Une RSE pleinement intégrée au business
Selon Thibault de Saint Simon, l’émergence et la prise en compte des enjeux liés à la RSE ont ouvert la porte à une nouvelle ère : « En 2007-2008, notre économie a connu la révolution digitale. Aujourd’hui, c’est la quête de sens qui est en train de révolutionner la manière dont les entreprises performent, font du business, emploient et interagissent avec leurs parties prenantes ». Devant cet enjeu majeur pour les entreprises, Thibault reste lucide car selon lui, pour que ces nouveaux modèles se développent, les dirigeants d’entreprise doivent placer la RSE « au service de l’innovation et du business ». Il poursuit : « Pour que la RSE se conjugue à l’aspect business, il faut que les gens nous fassent confiance. Mais pour cela, il faut que l’on puisse leur montrer des résultats, des chiffres, des preuves, que nos parties-prenantes externes pourront ensuite challenger. »
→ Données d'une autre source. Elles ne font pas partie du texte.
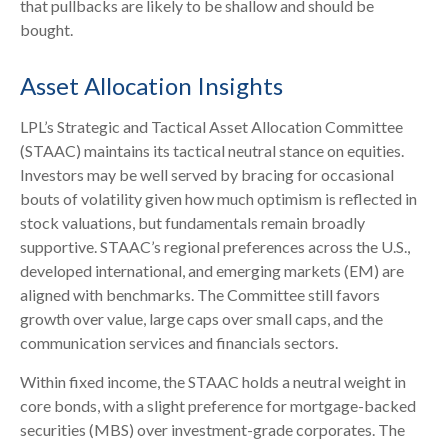
that pullbacks are likely to be shallow and should be
bought.
Asset Allocation Insights
LPL’s Strategic and Tactical Asset Allocation Committee
(STAAC) maintains its tactical neutral stance on equities.
Investors may be well served by bracing for occasional
bouts of volatility given how much optimism is reflected in
stock valuations, but fundamentals remain broadly
supportive. STAAC’s regional preferences across the U.S.,
developed international, and emerging markets (EM) are
aligned with benchmarks. The Committee still favors
growth over value, large caps over small caps, and the
communication services and financials sectors.
Within fixed income, the STAAC holds a neutral weight in
core bonds, with a slight preference for mortgage-backed
securities (MBS) over investment-grade corporates. The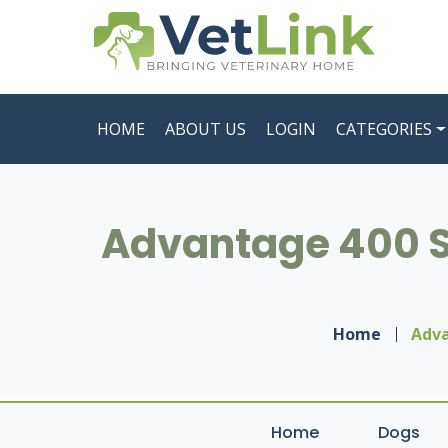
HOME
ABOUT US
LOGIN
CATEGORIES
Advantage 400 Sp
Home
Adva
Home
Dogs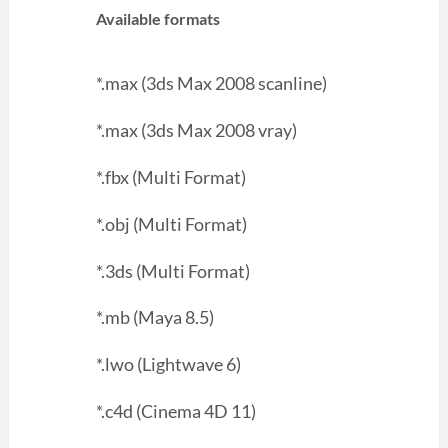
Available formats
*.max (3ds Max 2008 scanline)
*.max (3ds Max 2008 vray)
*.fbx (Multi Format)
*.obj (Multi Format)
*.3ds (Multi Format)
*.mb (Maya 8.5)
*.lwo (Lightwave 6)
*.c4d (Cinema 4D 11)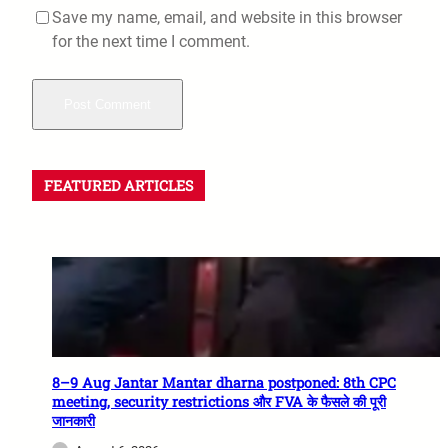
Save my name, email, and website in this browser
for the next time I comment.
FEATURED ARTICLES
8–9 Aug Jantar Mantar dharna postponed: 8th CPC
meeting, security restrictions और FVA के फैसले की पूरी
जानकारी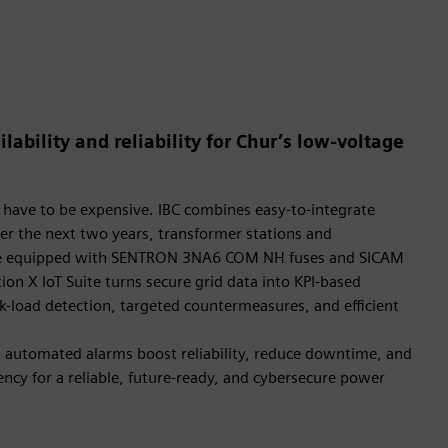
lability and reliability for Chur’s low-voltage
 have to be expensive. IBC combines easy-to-integrate
r the next two years, transformer stations and
l be equipped with SENTRON 3NA6 COM NH fuses and SICAM
tion X IoT Suite turns secure grid data into KPI-based
ak-load detection, targeted countermeasures, and efficient
automated alarms boost reliability, reduce downtime, and
ncy for a reliable, future-ready, and cybersecure power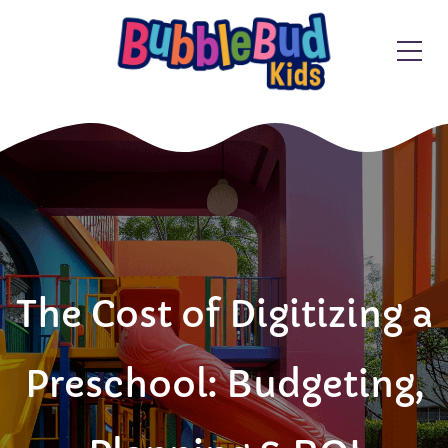
The Cost of Digitizing a
Preschool: Budgeting,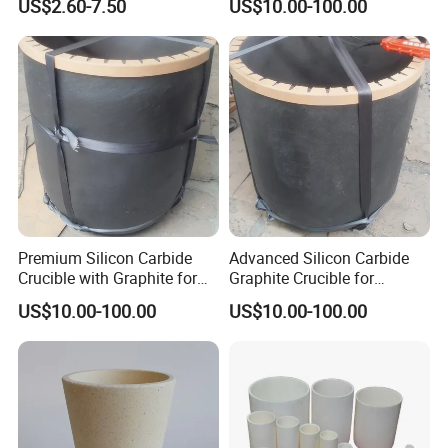
US$2.60-7.50
US$10.00-100.00
Premium Silicon Carbide
Advanced Silicon Carbide
Crucible with Graphite for
Graphite Crucible for
High-Temperature Use
Melting Brass
US$10.00-100.00
US$10.00-100.00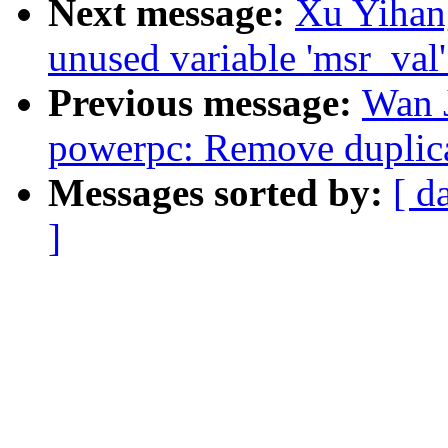
Next message:
Xu Yihan
unused variable 'msr_val
Previous message:
Wan 
powerpc: Remove duplicat
Messages sorted by:
[ d
]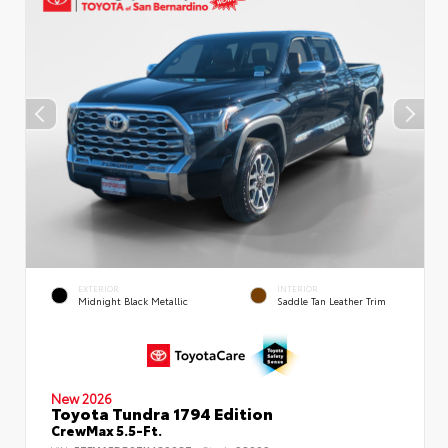
EXTERIOR
INTERIOR
Midnight Black Metallic
Saddle Tan Leather Trim
New 2026
Toyota Tundra 1794 Edition
CrewMax 5.5-Ft.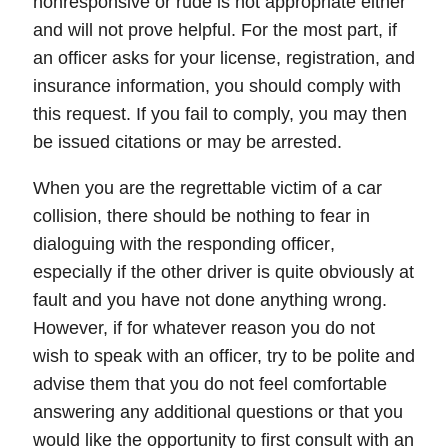
nonresponsive
or
rude
is not appropriate either
and will not prove helpful. For the most part, if
an officer asks for your license, registration, and
insurance information, you should comply with
this request. If you fail to comply, you may then
be issued
citations
or may be
arrested
.
When you are the regrettable victim of a car
collision,
there should be nothing to fear in
dialoguing with the responding officer
,
especially if the other driver is quite obviously at
fault and you have not done anything wrong.
However, if for whatever reason you do not
wish to speak with an officer, try to be polite and
advise them that you do not feel comfortable
answering any additional questions or that you
would like the opportunity to first consult with an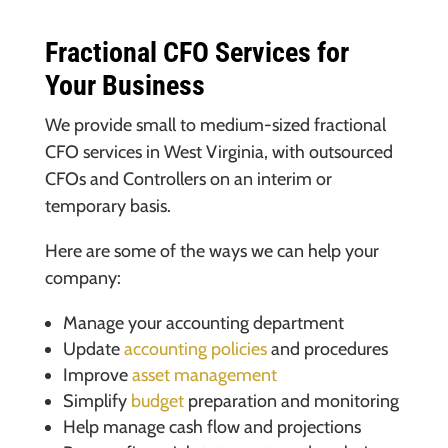
Fractional CFO Services for
Your Business
We provide small to medium-sized fractional
CFO services in West Virginia, with outsourced
CFOs and Controllers on an interim or
temporary basis.
Here are some of the ways we can help your
company:
Manage your accounting department
Update
accounting policies
and procedures
Improve
asset management
Simplify
budget
preparation and monitoring
Help manage cash flow and projections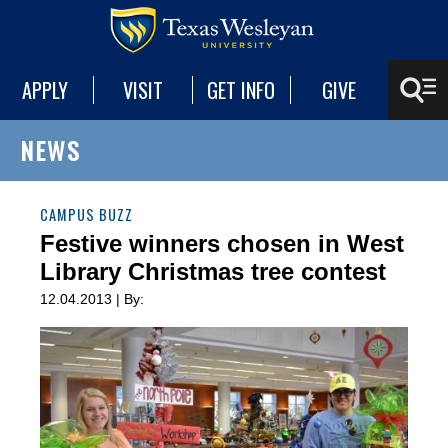
APPLY
VISIT
GET INFO
GIVE
NEWS
CAMPUS BUZZ
Festive winners chosen in West
Library Christmas tree contest
12.04.2013 | By: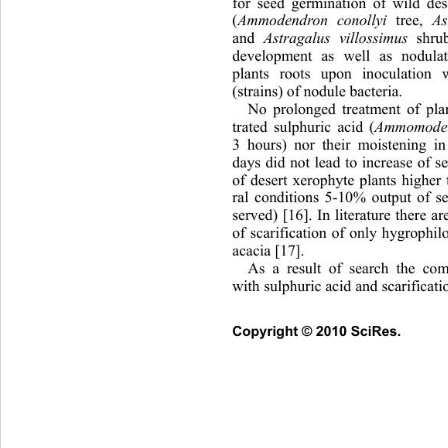
for seed germination of wild de
(
Ammodendron conollyi
 tree, 
As
and 
Astragalus villossimus
 shrub
development as well as nodula
plants roots upon inoculation w
(strains) of nodule bacter ia. 
No prolonged treatment of pla
trated sulphuric acid (
Ammomoden
3 hours) nor their moistening in
days did not lead to increase of 
of desert xerophyte plants higher
ral conditions 5-10% output of s
served) [16]. In literature there ar
of scarification of only hygrophilo
acacia [17].  
As a result of search the com
with sulphuric acid and scarificati
Copyright © 2010 SciRes.      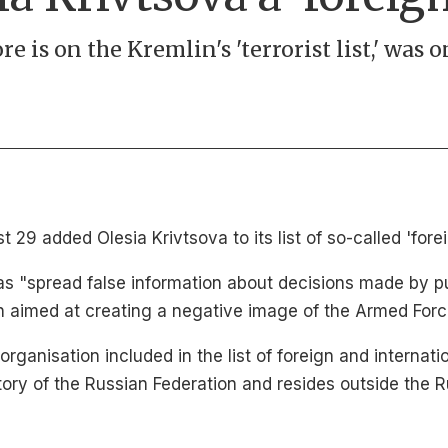
e is on the Kremlin's 'terrorist list,' was 
 29 added Olesia Krivtsova to its list of so-called 'fore
as "spread false information about decisions made by pu
on aimed at creating a negative image of the Armed Forc
rganisation included in the list of foreign and internati
tory of the Russian Federation and resides outside the R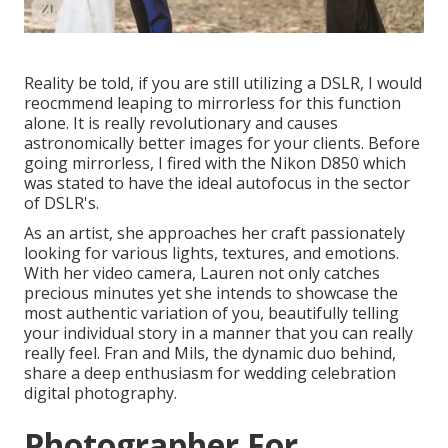
Reality be told, if you are still utilizing a DSLR, I would
reocmmend leaping to mirrorless for this function
alone. It is really revolutionary and causes
astronomically better images for your clients. Before
going mirrorless, I fired with the Nikon D850 which
was stated to have the ideal autofocus in the sector
of DSLR's.
As an artist, she approaches her craft passionately
looking for various lights, textures, and emotions.
With her video camera, Lauren not only catches
precious minutes yet she intends to showcase the
most authentic variation of you, beautifully telling
your individual story in a manner that you can really
really feel. Fran and Mils, the dynamic duo behind,
share a deep enthusiasm for wedding celebration
digital photography.
Photographer For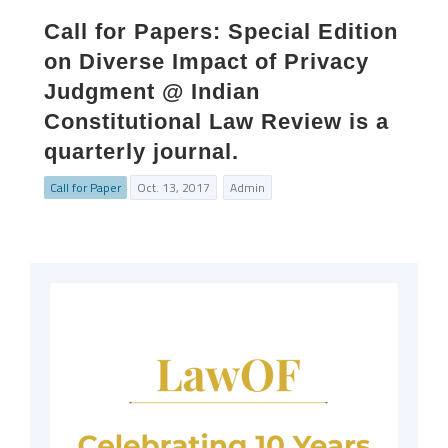
Call for Papers: Special Edition
on Diverse Impact of Privacy
Judgment @ Indian
Constitutional Law Review is a
quarterly journal.
Call for Paper
Oct. 13, 2017
Admin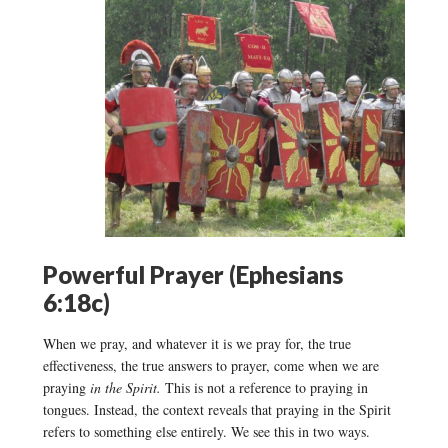
Powerful Prayer (Ephesians
6:18c)
When we pray, and whatever it is we pray for, the true
effectiveness, the true answers to prayer, come when we are
praying
in the Spirit.
This is not a reference to praying in
tongues. Instead, the context reveals that praying in the Spirit
refers to something else entirely. We see this in two ways.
Naturellement, le Directeur Développement Durable d’Aviva France s’intéresse au statut des sociétés à mission, qui mettent leurs activités économiques au service d’une mission d’intérêt général. Inspirées des Benefit Corporation (B-Corp) nées aux Etats-Unis, les entreprises à mission sont apparues dans le débat public français lors des discussions autour de la Loi Pacte, et ont désormais un statut officiel. Selon Thibault, « les démarches comme celle de B-Corp, sont très intéressantes, parce que ce sont des moyens de structurer et de certifier la démarche de responsabilité sociétale d’une entreprise ». Il émet même le souhait qu’un jour Aviva puisse être certifié B-Corp : « Je pense que c’est un moyen dans la gouvernance, dans la formalisation, dans l’intention, d’engager très fortement le management sur ce sujet. »
Une ambition qu’il porte avec passion, bien qu’il le concède lui-même : « Etre en charge de la RSE, c’est gérer une frustration continue, parce que le chemin est infini et les moyens humains sont limités… ».